** Brief **
A bare count is the expected answer, namely the number of lines in the records that have the word "učešće".

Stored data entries
BEGIN

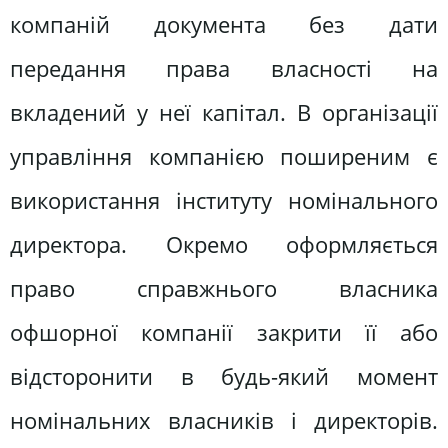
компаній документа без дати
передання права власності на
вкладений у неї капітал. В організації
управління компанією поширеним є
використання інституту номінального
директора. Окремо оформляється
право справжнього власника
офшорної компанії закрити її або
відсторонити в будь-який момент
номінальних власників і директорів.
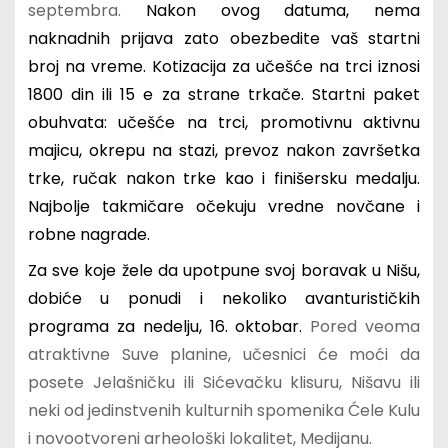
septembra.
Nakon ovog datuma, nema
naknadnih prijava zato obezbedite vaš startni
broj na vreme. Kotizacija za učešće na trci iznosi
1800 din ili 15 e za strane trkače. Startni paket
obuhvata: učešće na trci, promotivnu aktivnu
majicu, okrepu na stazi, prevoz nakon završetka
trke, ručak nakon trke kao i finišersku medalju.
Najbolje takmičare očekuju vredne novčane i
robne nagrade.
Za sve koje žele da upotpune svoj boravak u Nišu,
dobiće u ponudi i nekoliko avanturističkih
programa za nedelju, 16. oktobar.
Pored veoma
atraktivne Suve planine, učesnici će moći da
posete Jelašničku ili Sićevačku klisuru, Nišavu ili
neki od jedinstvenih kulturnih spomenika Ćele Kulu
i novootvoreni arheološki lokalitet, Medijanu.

END
BEGIN

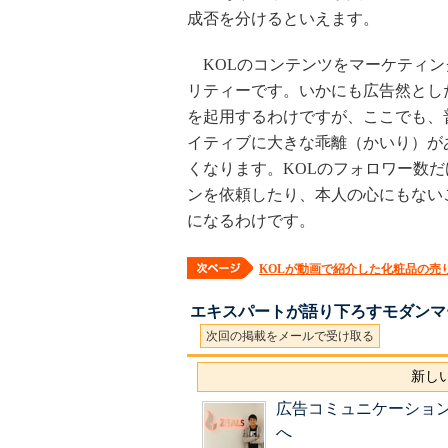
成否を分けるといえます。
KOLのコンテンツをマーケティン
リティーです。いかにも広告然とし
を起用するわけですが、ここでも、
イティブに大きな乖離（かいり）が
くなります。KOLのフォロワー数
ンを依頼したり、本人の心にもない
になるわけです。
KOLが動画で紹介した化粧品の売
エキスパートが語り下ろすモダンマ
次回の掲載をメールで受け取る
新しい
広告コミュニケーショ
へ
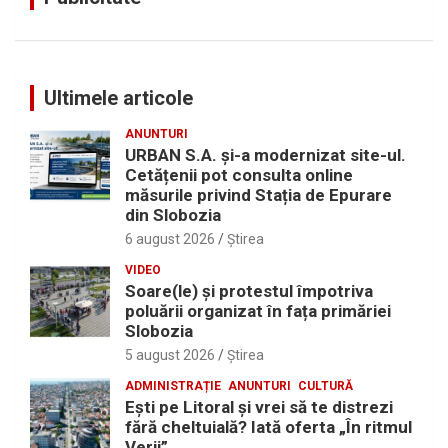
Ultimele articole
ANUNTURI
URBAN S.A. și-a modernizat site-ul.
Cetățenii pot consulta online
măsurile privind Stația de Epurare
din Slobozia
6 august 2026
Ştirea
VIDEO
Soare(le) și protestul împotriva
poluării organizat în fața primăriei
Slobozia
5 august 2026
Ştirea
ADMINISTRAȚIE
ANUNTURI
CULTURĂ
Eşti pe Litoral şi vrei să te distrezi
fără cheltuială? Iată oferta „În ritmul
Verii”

END

** Response to the task **
2